Quatro meses após o derradeiro encontro com Heidegger, no dia 4 de Dezembro de 1975, Hannah Arendt, ela própria uma mulher fulminante, não resiste a uma crise cardíaca que a arrebatou perante os seus amigos, durante a tarde. Tinha sessenta e nove anos e antecedeu a morte de Heidegger um ano. O seu corpo foi cremado em Ferncliff, no Estado de Nova Iorque.

Gunther Gaus, numa entrevista televisiva, difundida na televisão alemã em 28 de Outubro de 1964, perguntou-lhe se o problema da emancipação feminina se tinha posto no seu caso. Ela respondeu simplesmente, sem qualquer receio de parecer antiquada: "Sempre pensei que existiam determinadas actividades que não convinham às mulheres, que não lhes ficavam bem, por assim dizer. Dar ordens não fica bem a uma mulher e, por isso, ela deve esforçar-se por evitar tais situações se, entretanto, quiser conservar as suas qualidades femininas. Não sei se tenho razão ou não. Seja como for, pelo meu lado, mais ou menos inconscientemente, conformei-me com essa opinião. O problema em si, para mim, pessoalmente, não desempenhou qualquer papel. Na realidade, fiz simplesmente aquilo que tinha vontade de fazer."

Não será esta afirmação a mais radical expressão de liberdade?

Notas

[1] Recomenda-se a leitura de: Catherine Clément, "O Último Encontro" (Ed. Portuguesa ASA)

[2] V. Correspondência entre Heidegger e Hannah Arendt, Hannah Arendt-Martin Heidegger Correspondencia 1925-1975, editora Herder, 2000, Briefe 1925 bis 1975 und andere Zeugnisse, Vittorio Klostermann Gmbh, Francfort del Meno, 1999. Carta de 3 de Novembro de 1959.

[3] Numa célebre troca de cartas com com Gershom Scholem, em Fidelité et Utopie, p. 213/218, Hannah recorda que na sua juventude não se interessava nem pela história nem pela política. A partir de 1933, a sua atitude muda radicalmente, como seria de esperar.

[4] É graças ao empenhamento de Hannah e aos seus esforços junto de Theodor Adorno, que o valor de Walter Benjamin será reconhecido, após a sua morte.

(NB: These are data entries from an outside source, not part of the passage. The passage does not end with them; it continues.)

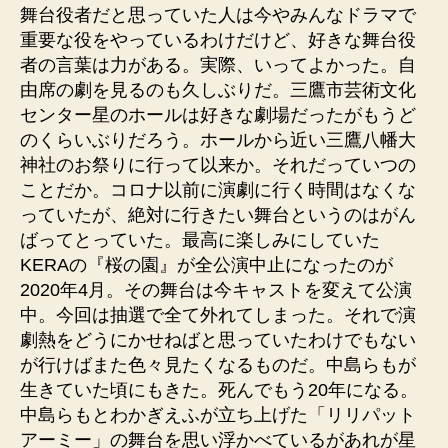
舞台役者だと思っていた人は今やみんなドラマで
重要な役をやっているわけだけど、好きな舞台役
者の言葉は力がある。実際、いってよかった。自
由席の劇を見るのも久しぶりだ。三鷹市芸術文化
センター星のホールは好きな劇場だったがもうど
のくらいぶりだろう。ホールから近い三鷹八幡大
神社のお祭りに行って以来か。それだっていつの
ことだか。コロナ以前に演劇に行く時間はなくな
っていたが、絶対に行きたい舞台というのはがん
ばってとっていた。最高に楽しみにしていた
KERAの『桜の園』が全公演中止になったのが
2020年4月。その舞台は今キャストを変えて公演
中。今回は抽選で全て外れてしまった。それで演
劇熱をどうにかせねばと思っていたわけでもない
が行けばまた色々見たくなるものだ。中島らもが
生きていた頃にもきた。死んでもう20年になる。
中島らもとわかぎえふが立ち上げた「リリパット
アーミー」の舞台を思い浮かべているがあれが星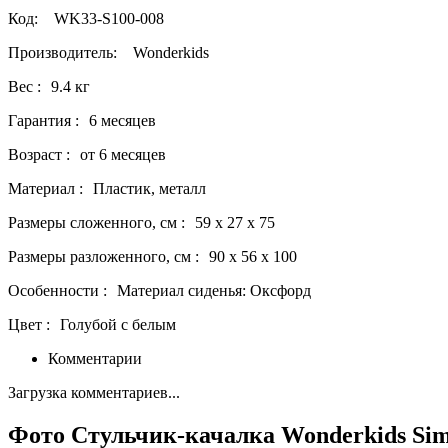
Код:
WK33-S100-008
Производитель:
Wonderkids
Вес :
9.4 кг
Гарантия :
6 месяцев
Возраст :
от 6 месяцев
Материал :
Пластик, металл
Размеры сложенного, см :
59 x 27 x 75
Размеры разложенного, см :
90 x 56 x 100
Особенности :
Материал сиденья: Оксфорд
Цвет :
Голубой с белым
Комментарии
Загрузка комментариев...
Фото Стульчик-качалка Wonderkids Sim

[5] Esse admirável ensaio encontra-se traduzido e publicado na editora Relógio de Água.

[6] Carta nš 34, de 29 de Janeiro de 1946.

[7] in Commonweal, 57/24, 20 de Março de 1953, artigo que é retomado no Washington Post de 31 de Julho de 1953.

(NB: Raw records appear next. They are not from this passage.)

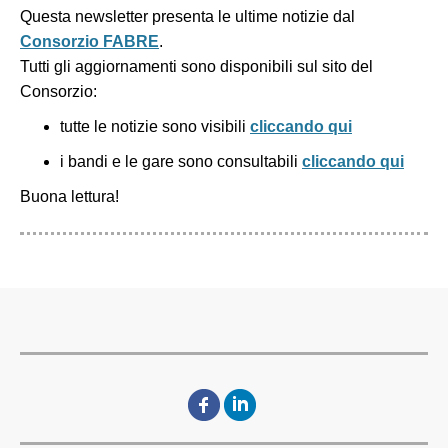
Questa newsletter presenta le ultime notizie dal
Consorzio FABRE
.
Tutti gli aggiornamenti sono disponibili sul sito del
Consorzio:
tutte le notizie sono visibili
cliccando qui
i bandi e le gare sono consultabili
cliccando qui
Buona lettura!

[8] Recentemente publicada na Relógio de Água, juntamente com outras obras como, por exemplo, A Condição Humana.

[9] Carta de 2 de Janeiro de 1961.

Nota do Editor

Texto publicado originalmente na edição de abril de 2002 da Revista Storm, editada por Helena Vasconcelos em Portugal. (Foi mantida intacta também a grafia original.)